For the data below, report how many lines contain the string "Online" and write nothing more.

Start of Data for review

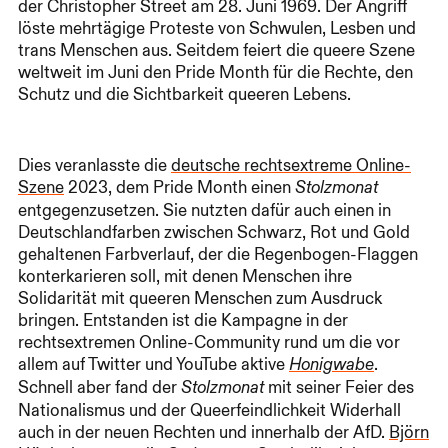
der Christopher Street am 28. Juni 1969. Der Angriff
löste mehrtägige Proteste von Schwulen, Lesben und
trans Menschen aus. Seitdem feiert die queere Szene
weltweit im Juni den Pride Month für die Rechte, den
Schutz und die Sichtbarkeit queeren Lebens.
Dies veranlasste die
deutsche rechtsextreme Online-
Szene
2023, dem Pride Month einen
Stolzmonat
entgegenzusetzen. Sie nutzten dafür auch einen in
Deutschlandfarben zwischen Schwarz, Rot und Gold
gehaltenen Farbverlauf, der die Regenbogen-Flaggen
konterkarieren soll, mit denen Menschen ihre
Solidarität mit queeren Menschen zum Ausdruck
bringen. Entstanden ist die Kampagne in der
rechtsextremen Online-Community rund um die vor
allem auf Twitter und YouTube aktive
.
Honigwabe
Schnell aber fand der
mit seiner Feier des
Stolzmonat
Nationalismus und der Queerfeindlichkeit Widerhall
auch in der neuen Rechten und innerhalb der AfD.
Björn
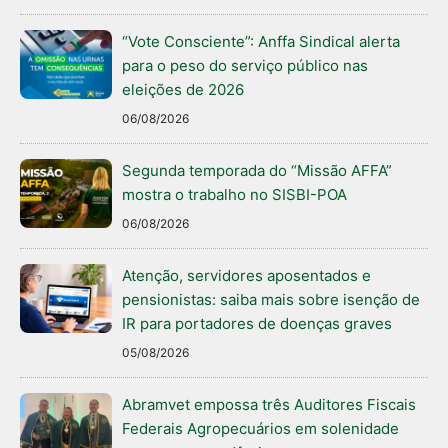
“Vote Consciente”: Anffa Sindical alerta
para o peso do serviço público nas
eleições de 2026
06/08/2026
Segunda temporada do “Missão AFFA”
mostra o trabalho no SISBI-POA
06/08/2026
Atenção, servidores aposentados e
pensionistas: saiba mais sobre isenção de
IR para portadores de doenças graves
05/08/2026
Abramvet empossa três Auditores Fiscais
Federais Agropecuários em solenidade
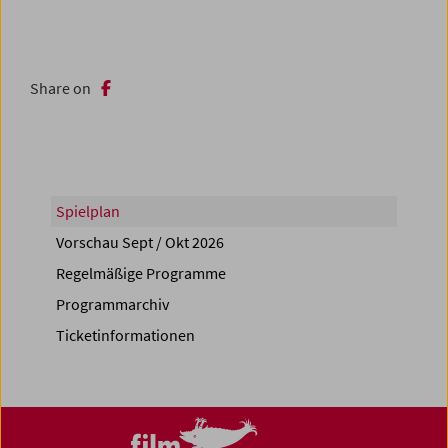
Share on
Spielplan
Vorschau Sept / Okt 2026
Regelmäßige Programme
Programmarchiv
Ticketinformationen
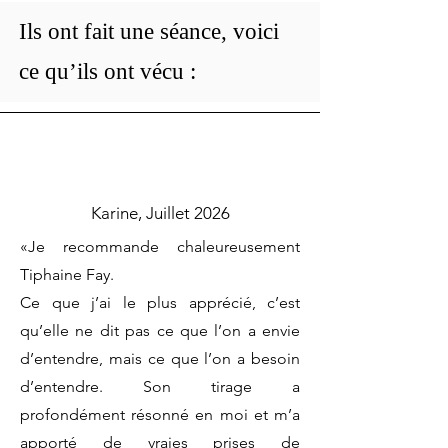
Ils ont fait une séance, voici
ce qu’ils ont vécu :
Karine, Juillet 2026
«Je recommande chaleureusement
Tiphaine Fay.
Ce que j’ai le plus apprécié, c’est
qu’elle ne dit pas ce que l’on a envie
d’entendre, mais ce que l’on a besoin
d’entendre. Son tirage a
profondément résonné en moi et m’a
apporté de vraies prises de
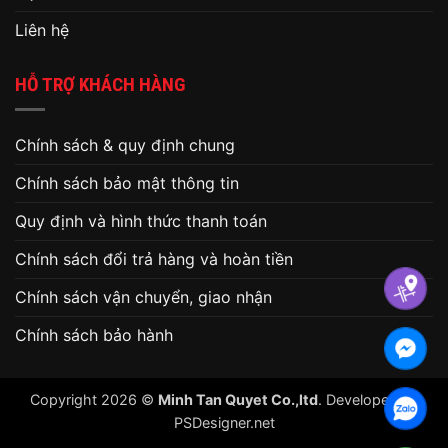
Liên hệ
HỖ TRỢ KHÁCH HÀNG
Chính sách & quy định chung
Chính sách bảo mật thông tin
Quy định và hình thức thanh toán
Chính sách đổi trả hàng và hoàn tiền
Chính sách vận chuyển, giao nhận
Chính sách bảo hành
Copyright 2026 ©
Minh Tan Quyet Co.,ltd
. Developed by
PSDesigner.net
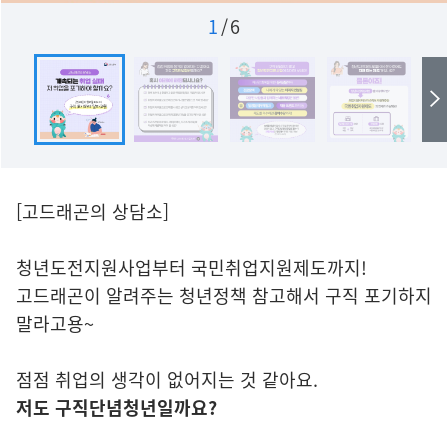
1
/
6
[고드래곤의 상담소]
청년도전지원사업부터 국민취업지원제도까지!
고드래곤이 알려주는 청년정책 참고해서 구직 포기하지
말라고용~
점점 취업의 생각이 없어지는 것 같아요.
저도 구직단념청년일까요?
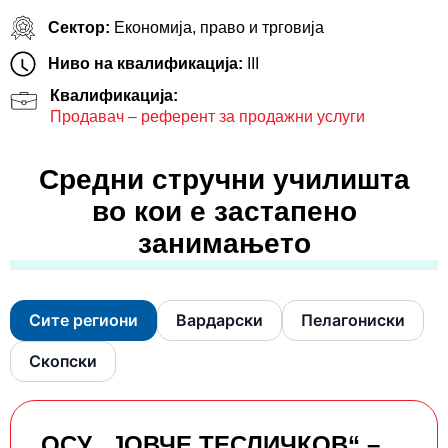
Сектор:
Економија, право и трговија
Ниво на квалификација:
III
Квалификација:
Продавач – референт за продажни услуги
Средни стручни училишта
во кои е застапено
занимањето
Сите региони
Вардарски
Пелагониски
Скопски
ОСУ „ЈОВЧЕ ТЕСЛИЧКОВ“ –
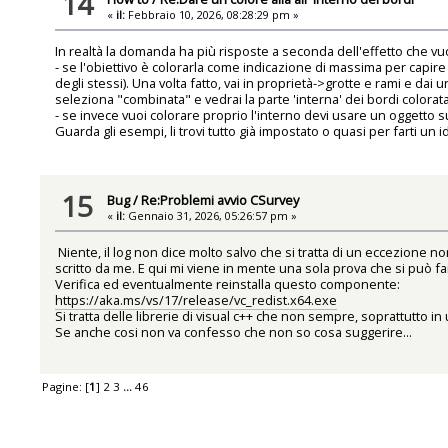
14
«
il:
Febbraio 10, 2026, 08:28:29 pm »
In realtà la domanda ha più risposte a seconda dell'effetto che vu
- se l'obiettivo è colorarla come indicazione di massima per capire
degli stessi). Una volta fatto, vai in proprietà->grotte e rami e dai
seleziona "combinata" e vedrai la parte 'interna' dei bordi colorata
- se invece vuoi colorare proprio l'interno devi usare un oggetto 
Guarda gli esempi, li trovi tutto già impostato o quasi per farti un 
15
Bug
/
Re:Problemi avvio CSurvey
«
il:
Gennaio 31, 2026, 05:26:57 pm »
Niente, il log non dice molto salvo che si tratta di un eccezione n
scritto da me. E qui mi viene in mente una sola prova che si può fa
Verifica ed eventualmente reinstalla questo componente:
https://aka.ms/vs/17/release/vc_redist.x64.exe
Si tratta delle librerie di visual c++ che non sempre, soprattutto 
Se anche cosi non va confesso che non so cosa suggerire...
Pagine: [
1
]
2
3
...
46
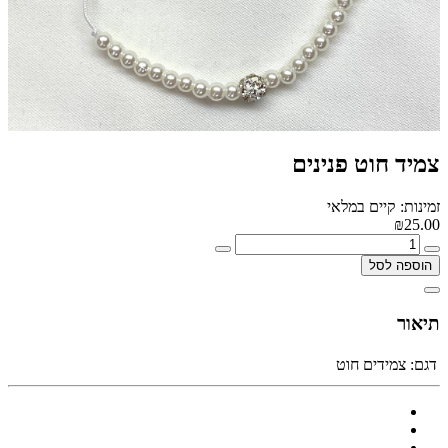
צמיד חוט פנינים
זמינות: קיים במלאי
₪25.00
הוספה לסל
תיאור
דגם:
צמידים חוט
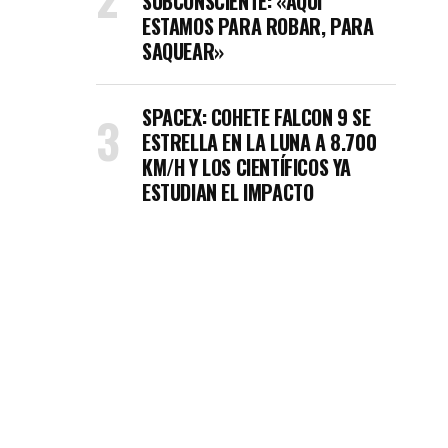
SUBCONSCIENTE: «AQUÍ
ESTAMOS PARA ROBAR, PARA
SAQUEAR»
SPACEX: COHETE FALCON 9 SE
ESTRELLA EN LA LUNA A 8.700
KM/H Y LOS CIENTÍFICOS YA
ESTUDIAN EL IMPACTO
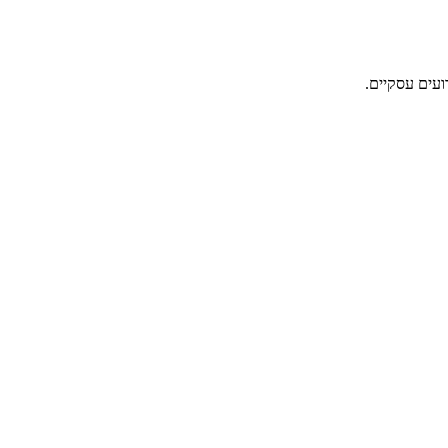
ועים עסקיים.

End of Data for review

- [Your response]
2